_TASK DIRECTIONS_: Every record below should be repeated exactly. Omit the pictures.

Transcribed page contents
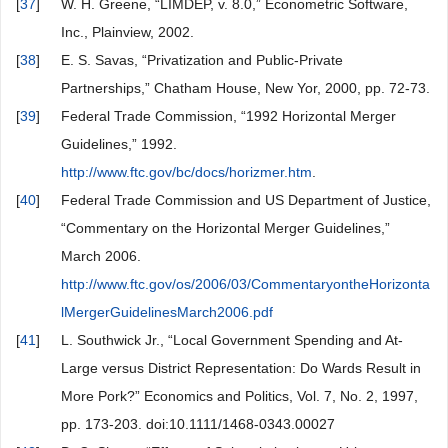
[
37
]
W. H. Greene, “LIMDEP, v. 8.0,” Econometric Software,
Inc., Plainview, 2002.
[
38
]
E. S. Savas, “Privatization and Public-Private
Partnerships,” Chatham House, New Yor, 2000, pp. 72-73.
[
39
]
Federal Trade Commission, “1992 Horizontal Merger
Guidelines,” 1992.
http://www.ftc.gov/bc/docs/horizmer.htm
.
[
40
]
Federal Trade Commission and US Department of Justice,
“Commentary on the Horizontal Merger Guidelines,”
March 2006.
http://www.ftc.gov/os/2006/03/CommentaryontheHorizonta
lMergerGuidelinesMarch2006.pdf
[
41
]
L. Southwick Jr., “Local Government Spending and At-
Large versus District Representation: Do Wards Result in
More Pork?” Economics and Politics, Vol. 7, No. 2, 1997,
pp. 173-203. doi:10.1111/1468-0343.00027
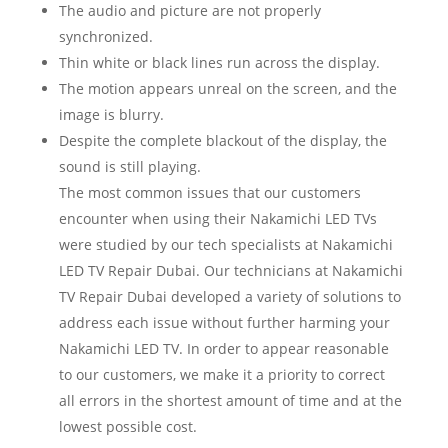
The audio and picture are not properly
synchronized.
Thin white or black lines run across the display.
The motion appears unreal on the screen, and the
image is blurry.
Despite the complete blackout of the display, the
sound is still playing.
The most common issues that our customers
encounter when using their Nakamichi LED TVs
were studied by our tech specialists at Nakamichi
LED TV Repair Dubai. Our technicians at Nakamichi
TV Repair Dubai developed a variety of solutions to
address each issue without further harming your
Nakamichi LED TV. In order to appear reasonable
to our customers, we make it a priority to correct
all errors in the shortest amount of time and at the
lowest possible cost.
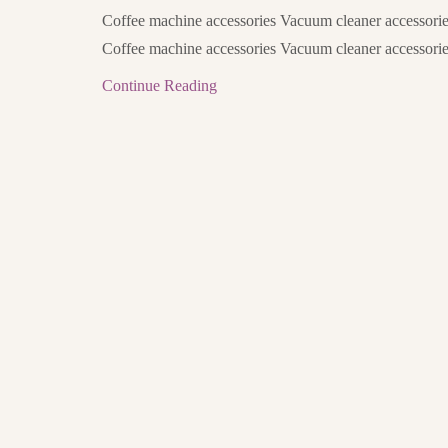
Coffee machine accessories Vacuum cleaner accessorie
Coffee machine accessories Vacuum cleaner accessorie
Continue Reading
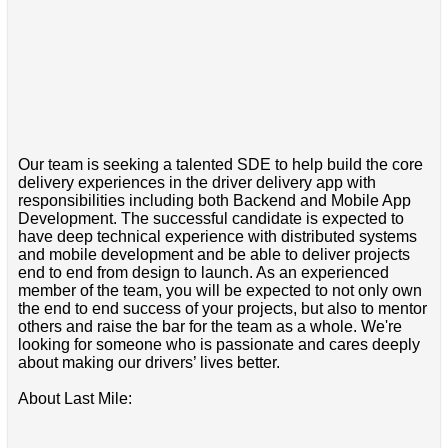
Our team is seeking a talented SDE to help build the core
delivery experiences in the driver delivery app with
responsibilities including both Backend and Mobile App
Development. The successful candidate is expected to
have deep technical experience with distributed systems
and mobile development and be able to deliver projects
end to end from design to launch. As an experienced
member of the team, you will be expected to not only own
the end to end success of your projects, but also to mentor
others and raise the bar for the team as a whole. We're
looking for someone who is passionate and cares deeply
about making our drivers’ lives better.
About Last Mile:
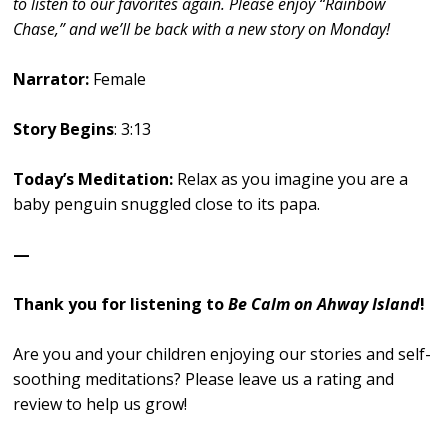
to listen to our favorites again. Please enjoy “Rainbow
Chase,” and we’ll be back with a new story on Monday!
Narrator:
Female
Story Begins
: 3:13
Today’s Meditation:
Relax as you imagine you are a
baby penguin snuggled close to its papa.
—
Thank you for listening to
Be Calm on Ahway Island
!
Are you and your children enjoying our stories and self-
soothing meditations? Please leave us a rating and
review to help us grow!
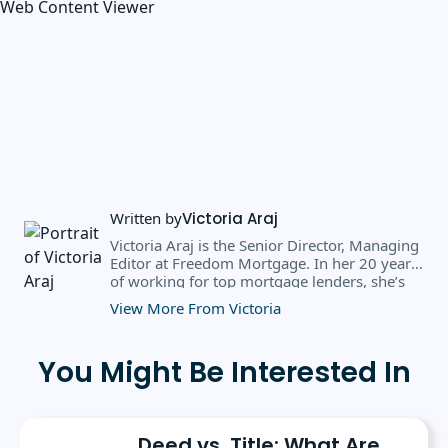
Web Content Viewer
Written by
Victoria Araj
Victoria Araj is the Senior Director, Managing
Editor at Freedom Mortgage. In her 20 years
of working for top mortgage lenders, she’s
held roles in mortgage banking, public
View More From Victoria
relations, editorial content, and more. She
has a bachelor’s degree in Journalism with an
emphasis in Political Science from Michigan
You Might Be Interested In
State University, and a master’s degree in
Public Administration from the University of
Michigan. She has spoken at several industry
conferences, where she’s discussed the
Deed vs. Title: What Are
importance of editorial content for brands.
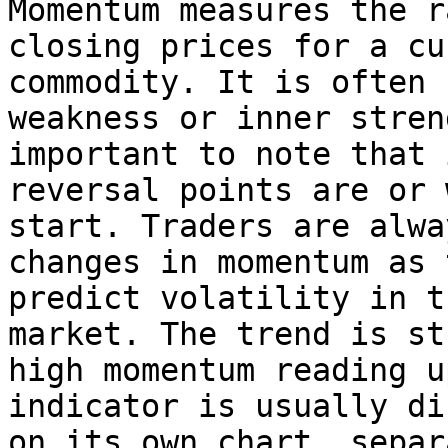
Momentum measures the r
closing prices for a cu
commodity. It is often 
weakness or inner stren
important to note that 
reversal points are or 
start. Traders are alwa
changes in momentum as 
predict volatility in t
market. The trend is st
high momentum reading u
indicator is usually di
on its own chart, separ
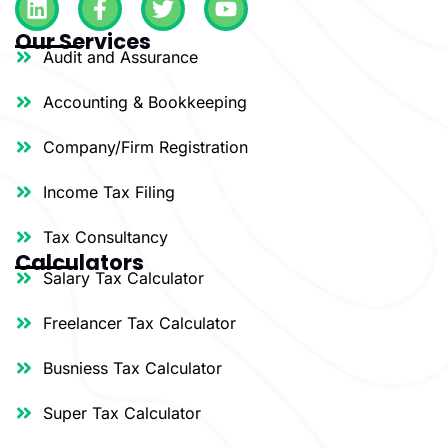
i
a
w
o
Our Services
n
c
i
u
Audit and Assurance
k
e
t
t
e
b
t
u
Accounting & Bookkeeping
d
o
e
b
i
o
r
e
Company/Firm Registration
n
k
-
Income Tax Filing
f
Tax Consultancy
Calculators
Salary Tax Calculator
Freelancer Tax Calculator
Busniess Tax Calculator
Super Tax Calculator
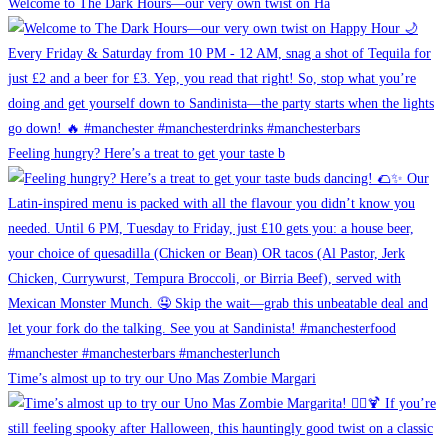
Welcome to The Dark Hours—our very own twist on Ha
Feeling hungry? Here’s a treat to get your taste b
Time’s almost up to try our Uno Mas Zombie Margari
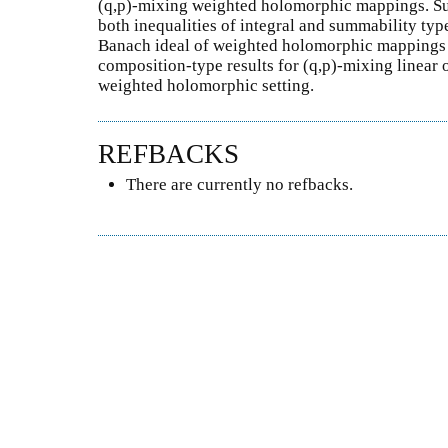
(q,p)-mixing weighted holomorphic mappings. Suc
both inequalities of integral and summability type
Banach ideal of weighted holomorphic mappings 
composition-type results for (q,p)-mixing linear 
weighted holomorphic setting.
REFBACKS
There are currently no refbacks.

_SOLUTION TO THIS PROBLEM_:
[
37
]
W. H. Greene, “LIMDEP, v. 8.0,” Econometric Software,
Inc., Plainview, 2002.
[
38
]
E. S. Savas, “Privatization and Public-Private
Partnerships,” Chatham House, New Yor, 2000, pp. 72-73.
[
39
]
Federal Trade Commission, “1992 Horizontal Merger
Guidelines,” 1992.
http://www.ftc.gov/bc/docs/horizmer.htm
.
[
40
]
Federal Trade Commission and US Department of Justice,
“Commentary on the Horizontal Merger Guidelines,”
March 2006.
http://www.ftc.gov/os/2006/03/CommentaryontheHorizonta
lMergerGuidelinesMarch2006.pdf
[
41
]
L. Southwick Jr., “Local Government Spending and At-
Large versus District Representation: Do Wards Result in
More Pork?” Economics and Politics, Vol. 7, No. 2, 1997,
pp. 173-203. doi:10.1111/1468-0343.00027
The audio and picture are not properly
synchronized.
Thin white or black lines run across the display.
The motion appears unreal on the screen, and the
image is blurry.
Despite the complete blackout of the display, the
sound is still playing.
The most common issues that our customers
encounter when using their Nakamichi LED TVs
were studied by our tech specialists at Nakamichi
LED TV Repair Dubai. Our technicians at Nakamichi
TV Repair Dubai developed a variety of solutions to
address each issue without further harming your
Nakamichi LED TV. In order to appear reasonable
to our customers, we make it a priority to correct
all errors in the shortest amount of time and at the
lowest possible cost.
Coffee machine accessories Vacuum cleaner accessorie
Coffee machine accessories Vacuum cleaner accessorie
Continue Reading
Our team is seeking a talented SDE to help build the core
delivery experiences in the driver delivery app with
responsibilities including both Backend and Mobile App
Development. The successful candidate is expected to
have deep technical experience with distributed systems
and mobile development and be able to deliver projects
end to end from design to launch. As an experienced
member of the team, you will be expected to not only own
the end to end success of your projects, but also to mentor
others and raise the bar for the team as a whole. We're
looking for someone who is passionate and cares deeply
about making our drivers’ lives better.
About Last Mile:
to listen to our favorites again. Please enjoy “Rainbow
Chase,” and we’ll be back with a new story on Monday!
Narrator:
Female
Story Begins
: 3:13
Today’s Meditation:
Relax as you imagine you are a
baby penguin snuggled close to its papa.
—
Thank you for listening to
Be Calm on Ahway Island
!
Are you and your children enjoying our stories and self-
soothing meditations? Please leave us a rating and
review to help us grow!
Web Content Viewer
Written by
Victoria Araj
Victoria Araj is the Senior Director, Managing
Editor at Freedom Mortgage. In her 20 years
of working for top mortgage lenders, she’s
held roles in mortgage banking, public
View More From Victoria
relations, editorial content, and more. She
has a bachelor’s degree in Journalism with an
emphasis in Political Science from Michigan
You Might Be Interested In
State University, and a master’s degree in
Public Administration from the University of
Michigan. She has spoken at several industry
conferences, where she’s discussed the
Deed vs. Title: What Are
importance of editorial content for brands.
Momentum measures the r
closing prices for a cu
commodity. It is often 
weakness or inner stren
important to note that 
reversal points are or 
start. Traders are alwa
changes in momentum as 
predict volatility in t
market. The trend is st
high momentum reading u
indicator is usually di
on its own chart, separ
i
a
w
o
Our Services
n
c
i
u
Audit and Assurance
k
e
t
t
e
b
t
u
Accounting & Bookkeeping
d
o
e
b
i
o
r
e
Company/Firm Registration
n
k
-
Income Tax Filing
f
Tax Consultancy
Calculators
Salary Tax Calculator
Freelancer Tax Calculator
Busniess Tax Calculator
Super Tax Calculator
Welcome to The Dark Hours—our very own twist on Ha
Feeling hungry? Here’s a treat to get your taste b
Time’s almost up to try our Uno Mas Zombie Margari
(q,p)-mixing weighted holomorphic mappings. Suc
both inequalities of integral and summability type
Banach ideal of weighted holomorphic mappings 
composition-type results for (q,p)-mixing linear 
weighted holomorphic setting.
REFBACKS
There are currently no refbacks.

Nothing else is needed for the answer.